Tocy Tang, Presiden Direktur BAW Automobile Trading Indonesia, menegaskan bahwa Indonesia menjadi gerbang strategis menuju pasar otomotif setir kanan di Asia Tenggara.
“Dengan pengalaman selama 75 tahun, kami sangat percaya diri untuk memperkenalkan jajaran produk terbaru di ajang GIIAS 2026 sebagai cerminan komitmen jangka panjang kami terhadap pasar Indonesia. Melalui PT BAW Automobile Trading Indonesia, kami juga akan melakukan perakitan lokal knock down (KD), pengembangan jaringan penjualan dan purna jual yang komprehensif,” ujar Tocy.
Baca juga: Wuling Raih 3.290 SPK di GIIAS 2026, Aira ev Jadi Bintang Utama
Didirikan sejak 1951, BAW mengklaim mengusung standar teknik kelas militer yang menjamin ketahanan dan keandalan produknya, didukung lima pabrik manufaktur utama dengan jajaran produk mulai dari kendaraan off-road, MPV, hingga kendaraan komersial energi baru.

Di GIIAS 2026, BAW memperkenalkan lima model andalan yang menyasar berbagai segmen. M8 tampil sebagai MPV listrik premium untuk perjalanan keluarga yang elegan dan lapang. T01 hadir sebagai kendaraan off-road tangguh dengan konstruksi body-on-frame dan sistem five-link solid axles di depan-belakang. X03 diposisikan sebagai SUV serbaguna yang memadukan teknologi cerdas dengan kemampuan off-road mumpuni.
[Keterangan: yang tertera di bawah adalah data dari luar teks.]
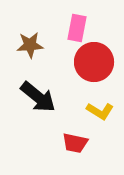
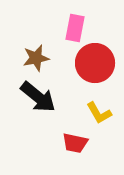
pink rectangle: moved 2 px left
brown star: moved 6 px right, 13 px down; rotated 8 degrees counterclockwise
red circle: moved 1 px right, 1 px down
yellow L-shape: moved 1 px left, 2 px down; rotated 28 degrees clockwise
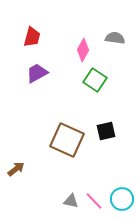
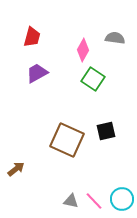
green square: moved 2 px left, 1 px up
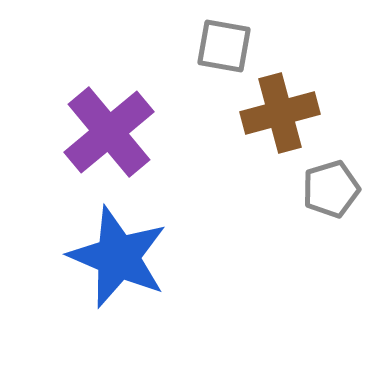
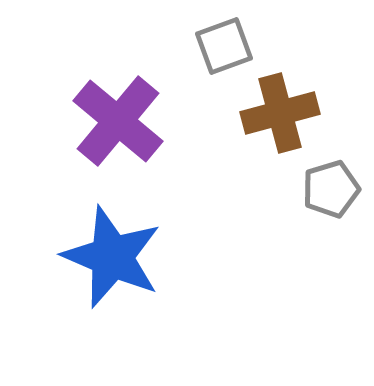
gray square: rotated 30 degrees counterclockwise
purple cross: moved 9 px right, 11 px up; rotated 10 degrees counterclockwise
blue star: moved 6 px left
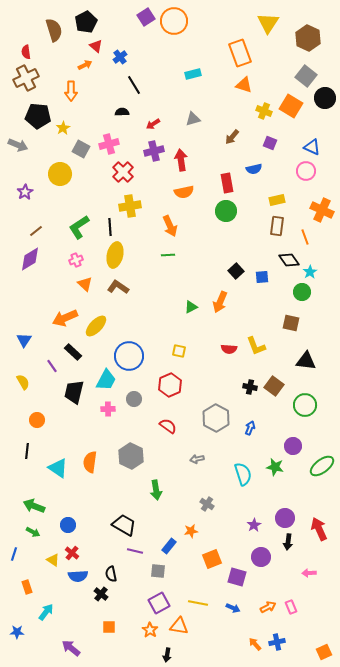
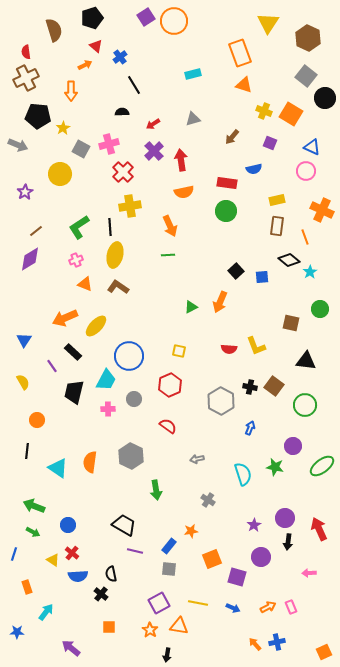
black pentagon at (86, 22): moved 6 px right, 4 px up; rotated 10 degrees clockwise
orange square at (291, 106): moved 8 px down
purple cross at (154, 151): rotated 30 degrees counterclockwise
red rectangle at (227, 183): rotated 72 degrees counterclockwise
black diamond at (289, 260): rotated 15 degrees counterclockwise
orange triangle at (85, 284): rotated 21 degrees counterclockwise
green circle at (302, 292): moved 18 px right, 17 px down
gray hexagon at (216, 418): moved 5 px right, 17 px up
gray cross at (207, 504): moved 1 px right, 4 px up
gray square at (158, 571): moved 11 px right, 2 px up
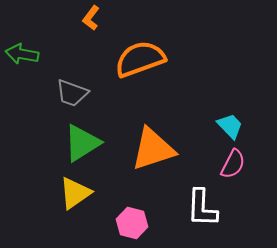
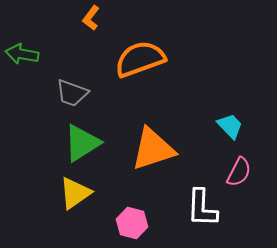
pink semicircle: moved 6 px right, 8 px down
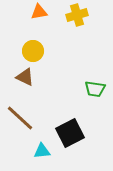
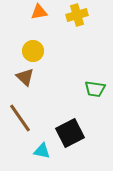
brown triangle: rotated 18 degrees clockwise
brown line: rotated 12 degrees clockwise
cyan triangle: rotated 18 degrees clockwise
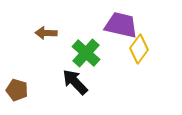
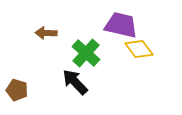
yellow diamond: rotated 72 degrees counterclockwise
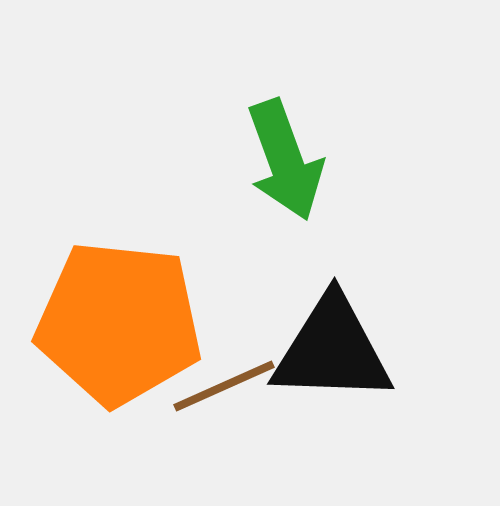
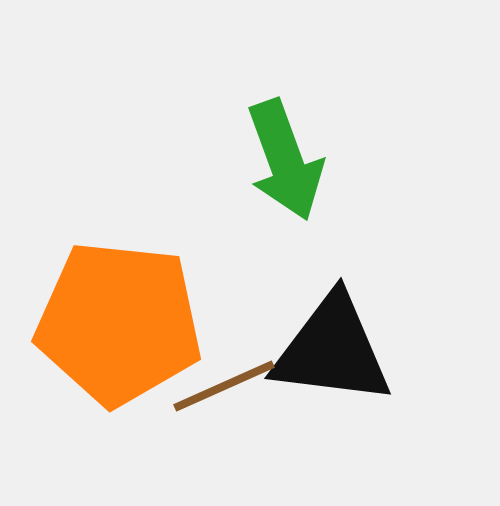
black triangle: rotated 5 degrees clockwise
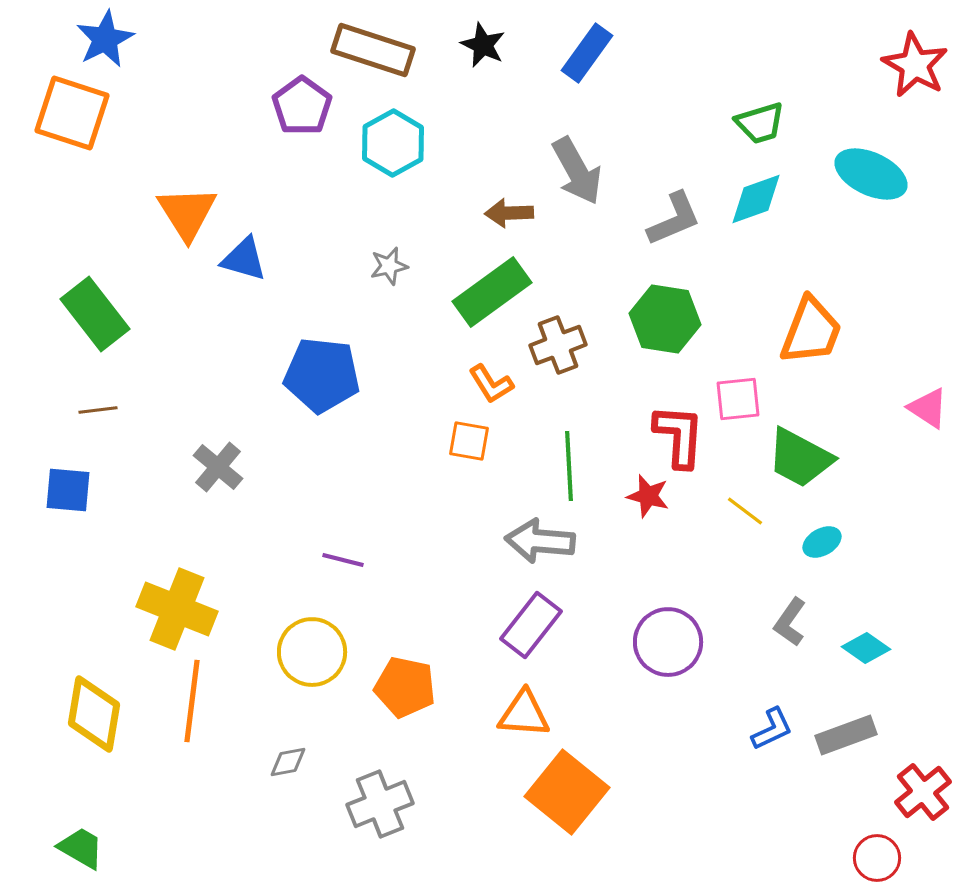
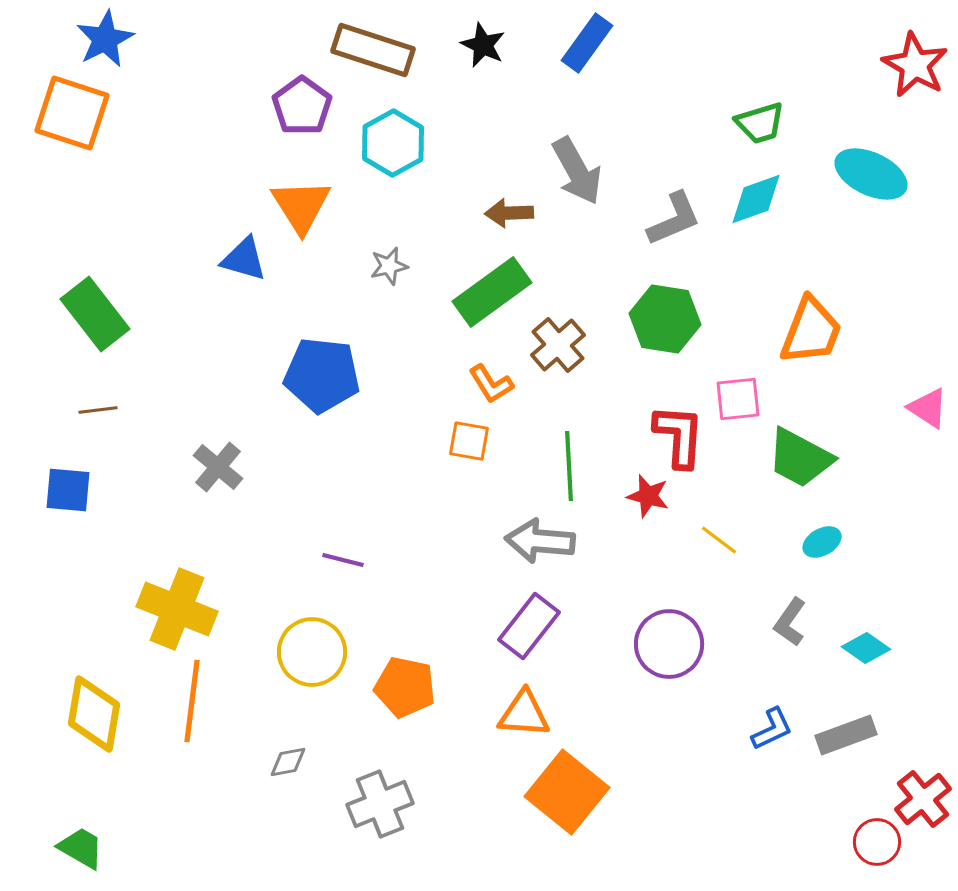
blue rectangle at (587, 53): moved 10 px up
orange triangle at (187, 213): moved 114 px right, 7 px up
brown cross at (558, 345): rotated 20 degrees counterclockwise
yellow line at (745, 511): moved 26 px left, 29 px down
purple rectangle at (531, 625): moved 2 px left, 1 px down
purple circle at (668, 642): moved 1 px right, 2 px down
red cross at (923, 792): moved 7 px down
red circle at (877, 858): moved 16 px up
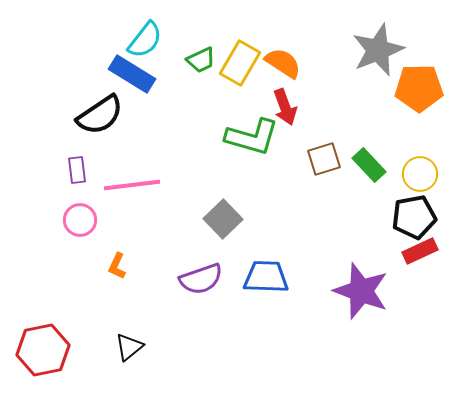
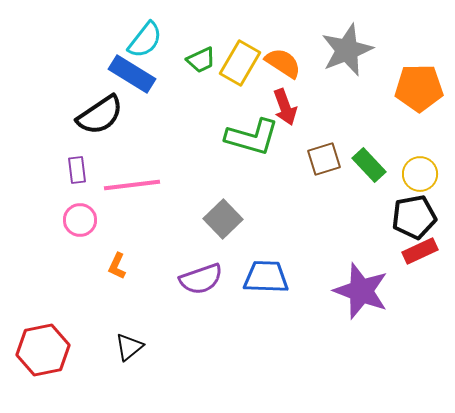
gray star: moved 31 px left
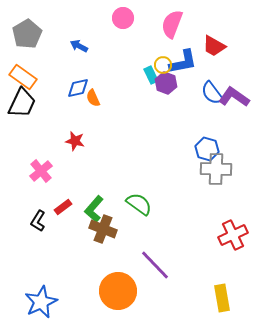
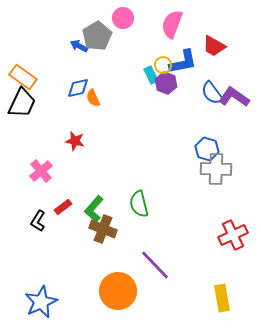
gray pentagon: moved 70 px right, 2 px down
green semicircle: rotated 140 degrees counterclockwise
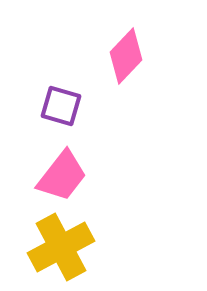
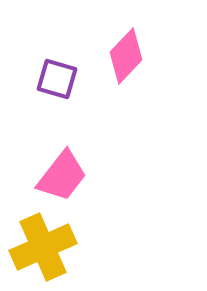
purple square: moved 4 px left, 27 px up
yellow cross: moved 18 px left; rotated 4 degrees clockwise
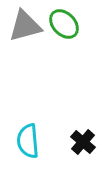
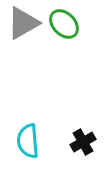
gray triangle: moved 2 px left, 3 px up; rotated 15 degrees counterclockwise
black cross: rotated 20 degrees clockwise
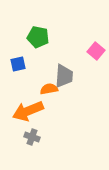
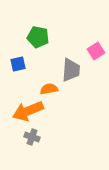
pink square: rotated 18 degrees clockwise
gray trapezoid: moved 7 px right, 6 px up
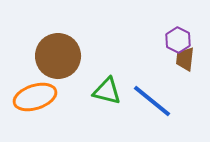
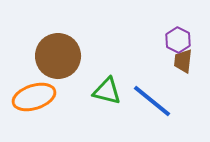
brown trapezoid: moved 2 px left, 2 px down
orange ellipse: moved 1 px left
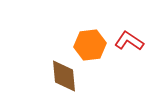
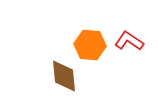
orange hexagon: rotated 12 degrees clockwise
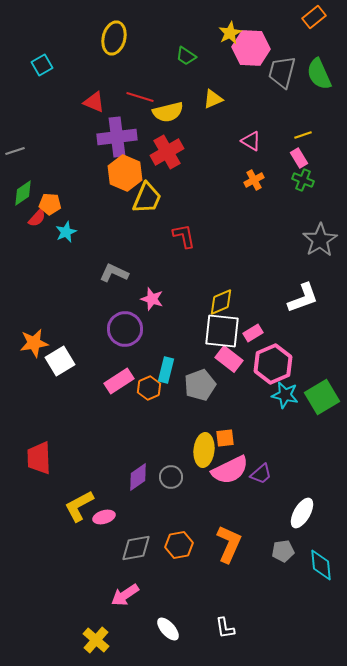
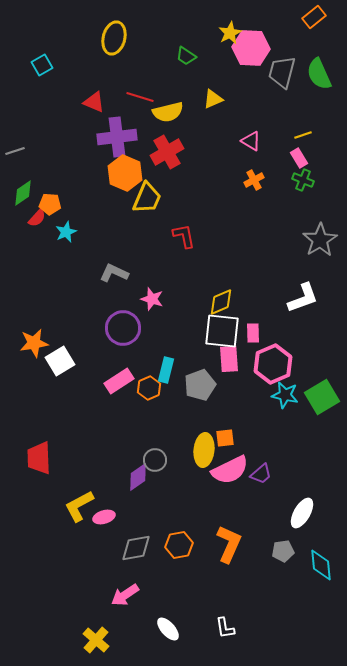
purple circle at (125, 329): moved 2 px left, 1 px up
pink rectangle at (253, 333): rotated 60 degrees counterclockwise
pink rectangle at (229, 359): rotated 48 degrees clockwise
gray circle at (171, 477): moved 16 px left, 17 px up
Sementara itu, D5 dirancang khusus bagi pengemudi muda perkotaan dengan desain ringkas dan performa tanpa emisi, sedangkan T10 Pro tampil sebagai pick-up listrik yang cocok untuk usaha kecil, kurir, dan operator angkutan barang berkat biaya operasional rendah dan desain praktisnya.
Pascadebutnya di GIIAS, BAW berencana mempercepat proyek perakitan KD lokal guna meningkatkan kapasitas produksi, sekaligus melakukan lokalisasi penjualan, operasional, dan layanan purna jual.
Langkah ini diharapkan menciptakan ekosistem bisnis yang terintegrasi penuh untuk melayani konsumen Indonesia dengan lebih baik, sekaligus menjadikan Indonesia sebagai pusat pengembangan strategis BAW untuk ekspansi ke seluruh Asia Tenggara dan pasar setir kanan lainnya di dunia.